La souveraineté des données ne se limite pas à leur localisation géographique. Il existe une multitude d’autres axes, mais concentrons-nous sur le « qui » peut techniquement accéder aux données stockées par un Cloud Service Provider (CSP).
Trop souvent, les données sont déposées en clair, et tout CSP peut techniquement y accéder ; mais lorsque le CSP a un pied aux Etats-Unis, alors des juridictions étrangères peuvent aussi lire les données – sans aucune forme de notification de l’intéressé.
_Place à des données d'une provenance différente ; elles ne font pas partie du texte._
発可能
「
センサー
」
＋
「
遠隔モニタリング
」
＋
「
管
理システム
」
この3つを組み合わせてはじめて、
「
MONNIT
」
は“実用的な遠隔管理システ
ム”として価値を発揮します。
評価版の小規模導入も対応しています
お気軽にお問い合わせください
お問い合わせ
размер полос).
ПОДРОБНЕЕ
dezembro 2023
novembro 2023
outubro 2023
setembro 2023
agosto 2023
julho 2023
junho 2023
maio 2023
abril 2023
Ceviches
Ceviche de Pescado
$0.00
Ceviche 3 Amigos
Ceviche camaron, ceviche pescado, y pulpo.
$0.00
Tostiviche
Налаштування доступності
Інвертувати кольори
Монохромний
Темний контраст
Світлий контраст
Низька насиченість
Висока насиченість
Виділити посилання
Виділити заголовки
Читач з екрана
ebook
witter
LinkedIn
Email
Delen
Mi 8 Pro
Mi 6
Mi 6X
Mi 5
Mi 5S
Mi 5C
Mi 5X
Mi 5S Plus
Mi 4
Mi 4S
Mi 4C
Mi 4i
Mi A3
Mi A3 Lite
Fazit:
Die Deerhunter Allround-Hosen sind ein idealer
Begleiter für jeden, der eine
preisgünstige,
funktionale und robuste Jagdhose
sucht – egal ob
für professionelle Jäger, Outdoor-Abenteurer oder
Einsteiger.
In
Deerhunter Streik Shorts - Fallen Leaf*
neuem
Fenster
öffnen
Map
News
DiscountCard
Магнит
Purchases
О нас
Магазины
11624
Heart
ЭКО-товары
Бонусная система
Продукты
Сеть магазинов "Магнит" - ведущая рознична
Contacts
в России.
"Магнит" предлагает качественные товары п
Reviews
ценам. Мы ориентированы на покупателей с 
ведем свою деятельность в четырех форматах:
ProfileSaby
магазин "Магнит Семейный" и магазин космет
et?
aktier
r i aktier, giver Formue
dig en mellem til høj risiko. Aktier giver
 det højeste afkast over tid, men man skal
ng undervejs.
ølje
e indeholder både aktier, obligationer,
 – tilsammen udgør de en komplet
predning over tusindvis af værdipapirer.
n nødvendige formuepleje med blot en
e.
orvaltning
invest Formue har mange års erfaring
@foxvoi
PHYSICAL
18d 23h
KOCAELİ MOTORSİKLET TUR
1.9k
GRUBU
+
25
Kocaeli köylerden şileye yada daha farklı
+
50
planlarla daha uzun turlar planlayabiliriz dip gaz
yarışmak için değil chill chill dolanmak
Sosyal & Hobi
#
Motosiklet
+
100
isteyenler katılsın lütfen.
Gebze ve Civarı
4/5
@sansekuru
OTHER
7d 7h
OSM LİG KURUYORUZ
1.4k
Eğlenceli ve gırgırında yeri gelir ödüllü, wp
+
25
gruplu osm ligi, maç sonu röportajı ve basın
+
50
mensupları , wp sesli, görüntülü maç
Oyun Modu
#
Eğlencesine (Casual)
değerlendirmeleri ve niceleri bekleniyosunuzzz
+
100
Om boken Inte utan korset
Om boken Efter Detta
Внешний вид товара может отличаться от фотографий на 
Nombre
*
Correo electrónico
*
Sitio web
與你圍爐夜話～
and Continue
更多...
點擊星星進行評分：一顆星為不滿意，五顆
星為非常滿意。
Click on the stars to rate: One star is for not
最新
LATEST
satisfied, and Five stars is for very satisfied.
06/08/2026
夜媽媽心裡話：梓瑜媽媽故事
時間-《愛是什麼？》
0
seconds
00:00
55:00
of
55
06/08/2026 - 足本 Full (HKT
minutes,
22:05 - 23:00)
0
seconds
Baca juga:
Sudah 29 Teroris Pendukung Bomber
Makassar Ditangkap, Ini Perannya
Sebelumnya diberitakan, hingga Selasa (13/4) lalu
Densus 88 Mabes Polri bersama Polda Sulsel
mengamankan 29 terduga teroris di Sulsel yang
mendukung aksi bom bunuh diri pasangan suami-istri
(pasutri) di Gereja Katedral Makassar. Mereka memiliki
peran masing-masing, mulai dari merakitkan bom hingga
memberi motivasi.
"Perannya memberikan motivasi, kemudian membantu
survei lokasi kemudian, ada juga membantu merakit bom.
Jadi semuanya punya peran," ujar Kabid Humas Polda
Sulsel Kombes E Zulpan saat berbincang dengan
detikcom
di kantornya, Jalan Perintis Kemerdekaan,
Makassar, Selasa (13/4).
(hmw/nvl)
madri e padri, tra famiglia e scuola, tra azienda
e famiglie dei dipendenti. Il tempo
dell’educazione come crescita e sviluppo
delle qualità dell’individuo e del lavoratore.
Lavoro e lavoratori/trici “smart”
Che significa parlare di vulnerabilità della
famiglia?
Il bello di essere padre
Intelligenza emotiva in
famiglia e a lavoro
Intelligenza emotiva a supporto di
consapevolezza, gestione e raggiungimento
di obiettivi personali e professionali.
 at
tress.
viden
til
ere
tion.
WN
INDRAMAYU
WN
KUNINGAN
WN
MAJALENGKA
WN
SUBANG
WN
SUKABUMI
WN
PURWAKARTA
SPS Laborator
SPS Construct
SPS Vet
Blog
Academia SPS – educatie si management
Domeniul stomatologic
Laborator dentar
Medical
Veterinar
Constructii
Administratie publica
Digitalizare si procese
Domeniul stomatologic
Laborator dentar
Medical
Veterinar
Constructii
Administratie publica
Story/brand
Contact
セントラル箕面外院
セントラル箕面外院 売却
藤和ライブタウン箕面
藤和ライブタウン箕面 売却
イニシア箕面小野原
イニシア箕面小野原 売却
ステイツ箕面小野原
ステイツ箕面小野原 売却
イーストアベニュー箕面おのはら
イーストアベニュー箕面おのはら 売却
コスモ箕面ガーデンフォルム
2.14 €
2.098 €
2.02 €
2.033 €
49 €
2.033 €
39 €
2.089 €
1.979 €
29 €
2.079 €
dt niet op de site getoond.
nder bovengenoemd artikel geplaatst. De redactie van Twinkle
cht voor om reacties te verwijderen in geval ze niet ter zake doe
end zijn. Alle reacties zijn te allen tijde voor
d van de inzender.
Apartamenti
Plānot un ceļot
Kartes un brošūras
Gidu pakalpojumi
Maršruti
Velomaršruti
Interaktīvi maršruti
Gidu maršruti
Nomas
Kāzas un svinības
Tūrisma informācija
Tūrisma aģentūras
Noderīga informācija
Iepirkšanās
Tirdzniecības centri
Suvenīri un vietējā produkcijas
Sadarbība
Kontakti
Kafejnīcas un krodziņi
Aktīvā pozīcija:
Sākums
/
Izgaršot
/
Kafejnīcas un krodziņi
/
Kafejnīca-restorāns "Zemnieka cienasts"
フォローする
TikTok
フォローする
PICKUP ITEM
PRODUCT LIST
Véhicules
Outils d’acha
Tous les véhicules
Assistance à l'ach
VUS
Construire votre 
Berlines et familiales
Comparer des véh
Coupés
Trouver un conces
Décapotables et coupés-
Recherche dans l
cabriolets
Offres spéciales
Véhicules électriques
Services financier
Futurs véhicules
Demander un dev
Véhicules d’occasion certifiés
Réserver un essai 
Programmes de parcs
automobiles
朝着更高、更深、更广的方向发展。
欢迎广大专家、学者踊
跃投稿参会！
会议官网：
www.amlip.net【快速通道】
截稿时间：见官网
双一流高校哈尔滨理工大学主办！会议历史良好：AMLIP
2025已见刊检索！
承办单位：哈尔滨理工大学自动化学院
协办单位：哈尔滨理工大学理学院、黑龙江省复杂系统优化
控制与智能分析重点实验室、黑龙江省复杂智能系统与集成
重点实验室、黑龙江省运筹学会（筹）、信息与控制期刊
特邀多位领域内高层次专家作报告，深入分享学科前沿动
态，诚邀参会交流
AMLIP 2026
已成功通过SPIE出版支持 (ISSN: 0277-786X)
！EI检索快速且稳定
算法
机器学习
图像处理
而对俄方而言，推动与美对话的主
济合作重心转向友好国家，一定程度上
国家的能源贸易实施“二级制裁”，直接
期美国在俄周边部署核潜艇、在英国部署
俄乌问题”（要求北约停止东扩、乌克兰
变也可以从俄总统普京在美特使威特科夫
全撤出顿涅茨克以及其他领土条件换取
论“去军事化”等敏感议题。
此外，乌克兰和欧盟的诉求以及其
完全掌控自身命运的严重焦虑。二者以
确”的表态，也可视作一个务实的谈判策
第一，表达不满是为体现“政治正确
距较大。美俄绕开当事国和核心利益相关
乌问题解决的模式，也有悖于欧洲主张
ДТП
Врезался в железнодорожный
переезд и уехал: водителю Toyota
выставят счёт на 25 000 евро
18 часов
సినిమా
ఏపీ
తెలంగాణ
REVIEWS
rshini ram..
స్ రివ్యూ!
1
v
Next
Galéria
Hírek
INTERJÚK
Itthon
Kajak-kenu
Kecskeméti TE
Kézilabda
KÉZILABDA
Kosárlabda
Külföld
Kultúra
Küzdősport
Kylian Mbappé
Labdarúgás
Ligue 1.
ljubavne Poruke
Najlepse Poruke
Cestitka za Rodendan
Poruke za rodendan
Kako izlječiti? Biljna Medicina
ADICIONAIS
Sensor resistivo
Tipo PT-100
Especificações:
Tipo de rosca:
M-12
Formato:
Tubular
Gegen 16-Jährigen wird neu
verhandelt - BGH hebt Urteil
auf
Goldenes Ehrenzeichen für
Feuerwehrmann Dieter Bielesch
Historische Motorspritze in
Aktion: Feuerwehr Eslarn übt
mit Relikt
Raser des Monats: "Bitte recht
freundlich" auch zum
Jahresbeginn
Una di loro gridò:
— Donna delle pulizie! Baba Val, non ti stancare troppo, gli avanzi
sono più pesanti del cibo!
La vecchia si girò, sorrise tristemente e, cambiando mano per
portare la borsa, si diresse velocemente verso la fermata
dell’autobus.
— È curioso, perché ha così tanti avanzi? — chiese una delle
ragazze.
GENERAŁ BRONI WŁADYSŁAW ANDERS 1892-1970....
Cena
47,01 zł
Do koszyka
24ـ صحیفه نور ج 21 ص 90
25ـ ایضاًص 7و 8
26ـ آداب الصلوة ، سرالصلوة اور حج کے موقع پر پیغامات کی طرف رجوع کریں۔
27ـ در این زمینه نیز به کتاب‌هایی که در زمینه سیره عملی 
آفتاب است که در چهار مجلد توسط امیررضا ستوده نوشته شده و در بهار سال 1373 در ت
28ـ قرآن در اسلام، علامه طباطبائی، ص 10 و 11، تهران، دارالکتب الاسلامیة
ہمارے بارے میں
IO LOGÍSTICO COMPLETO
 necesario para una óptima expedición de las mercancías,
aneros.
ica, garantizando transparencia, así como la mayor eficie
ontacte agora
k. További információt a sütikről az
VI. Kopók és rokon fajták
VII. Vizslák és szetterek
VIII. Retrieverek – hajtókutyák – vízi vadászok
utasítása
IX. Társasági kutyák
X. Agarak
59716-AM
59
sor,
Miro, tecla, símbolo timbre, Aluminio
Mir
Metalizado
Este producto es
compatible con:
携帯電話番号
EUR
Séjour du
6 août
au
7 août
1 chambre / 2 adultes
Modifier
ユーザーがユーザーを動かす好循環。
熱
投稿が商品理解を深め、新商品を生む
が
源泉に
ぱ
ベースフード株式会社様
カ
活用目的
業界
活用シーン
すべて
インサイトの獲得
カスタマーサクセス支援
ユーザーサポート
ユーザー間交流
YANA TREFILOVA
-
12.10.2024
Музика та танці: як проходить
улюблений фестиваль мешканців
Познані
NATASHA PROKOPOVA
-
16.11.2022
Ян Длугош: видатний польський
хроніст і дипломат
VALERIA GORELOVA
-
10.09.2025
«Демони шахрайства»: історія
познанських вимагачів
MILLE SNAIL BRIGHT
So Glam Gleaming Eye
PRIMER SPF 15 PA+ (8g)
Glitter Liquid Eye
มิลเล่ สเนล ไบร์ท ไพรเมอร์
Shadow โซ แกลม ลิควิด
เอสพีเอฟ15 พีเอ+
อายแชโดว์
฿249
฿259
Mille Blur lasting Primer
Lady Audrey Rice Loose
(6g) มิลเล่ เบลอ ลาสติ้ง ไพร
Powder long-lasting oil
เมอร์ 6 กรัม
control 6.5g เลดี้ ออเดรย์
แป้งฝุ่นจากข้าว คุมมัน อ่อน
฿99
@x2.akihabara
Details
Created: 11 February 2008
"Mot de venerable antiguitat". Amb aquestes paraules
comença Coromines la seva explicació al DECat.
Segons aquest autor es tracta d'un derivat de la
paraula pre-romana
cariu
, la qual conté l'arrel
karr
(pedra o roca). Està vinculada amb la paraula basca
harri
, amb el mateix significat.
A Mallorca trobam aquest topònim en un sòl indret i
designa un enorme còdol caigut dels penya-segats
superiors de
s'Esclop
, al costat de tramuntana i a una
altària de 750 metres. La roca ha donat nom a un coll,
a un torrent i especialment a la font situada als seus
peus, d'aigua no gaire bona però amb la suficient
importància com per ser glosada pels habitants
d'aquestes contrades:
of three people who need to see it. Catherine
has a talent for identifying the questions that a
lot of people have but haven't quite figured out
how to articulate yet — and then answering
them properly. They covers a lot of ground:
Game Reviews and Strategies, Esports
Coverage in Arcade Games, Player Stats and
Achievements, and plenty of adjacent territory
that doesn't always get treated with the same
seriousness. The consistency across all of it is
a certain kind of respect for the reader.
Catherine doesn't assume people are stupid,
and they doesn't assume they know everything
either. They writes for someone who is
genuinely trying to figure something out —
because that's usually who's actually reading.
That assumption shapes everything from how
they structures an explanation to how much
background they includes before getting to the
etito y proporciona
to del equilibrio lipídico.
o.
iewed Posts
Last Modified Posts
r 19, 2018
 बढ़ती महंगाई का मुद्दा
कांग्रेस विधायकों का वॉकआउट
Scénario extrême : il est même envisageable que des attaquants puissent remonter au niveau hyperviseur pour y accéder.
À présent, chiffrons le disque d’une machine virtuelle (VM) avec le vTPM (virtual Trusted Platform Module) fourni par le CSP. Le disque contenant les données est bien chiffré, mais le niveau de souveraineté a-t-il vraiment évolué ? La réalité est qu’il suffit que l’hyperviseur, contrôlé par le CSP, observe les échanges entre le vTPM et la VM, de la même manière qu’il était possible de lire le bus SPI (Serial Peripheral Interface) sur la carte mère des PC portables (15€ de matériel pour rendre ce type de chiffrement inutile).
Alors à partir de quel niveau de sécurité peut-on relativiser la nécessité de faire confiance à son CSP ? Les infrastructures Bring Your Own Key (BYOK) ont le vent en poupe. Si cette démarche est réellement sérieuse, elle n’est pas la solution ultime ; en effet, cela impose de faire confiance au CSP, responsable de l’implémentation du Hardware Security Module (HSM). Améliorer cette posture consisterait à y héberger son propre HSM (physique ou virtuel), cependant de nombreux vecteurs d’attaque demeureraient bien réels.
Plus aboutie, l’approche Hold Your Own Key (HYOK) apporte de meilleurs gages de confiance : instaurer une démarcation claire de la frontière entre CSP et client-utilisateur, par l’hébergement de la Key Management Infrastructure (KMI) à un endroit différent de la production qui la consomme. Typiquement, la KMI est alors hébergée on-premise (chez le client-utilisateur) ou par un CSP souverain.
Dès lors que la KMI est dissociée de la production, le niveau de souveraineté des données est respectable.
En conclusion, les solutions les plus simples ne sont pas les plus sûres. Chiffrer un disque avec un mot de passe entré par l’utilisateur est bien plus sûr que de faire confiance à une technologie embarquée. Il en va de même pour les infrastructures informatiques.
Pour garantir avec certitude la souveraineté des données, l’approche HYOK démontre sa pertinence.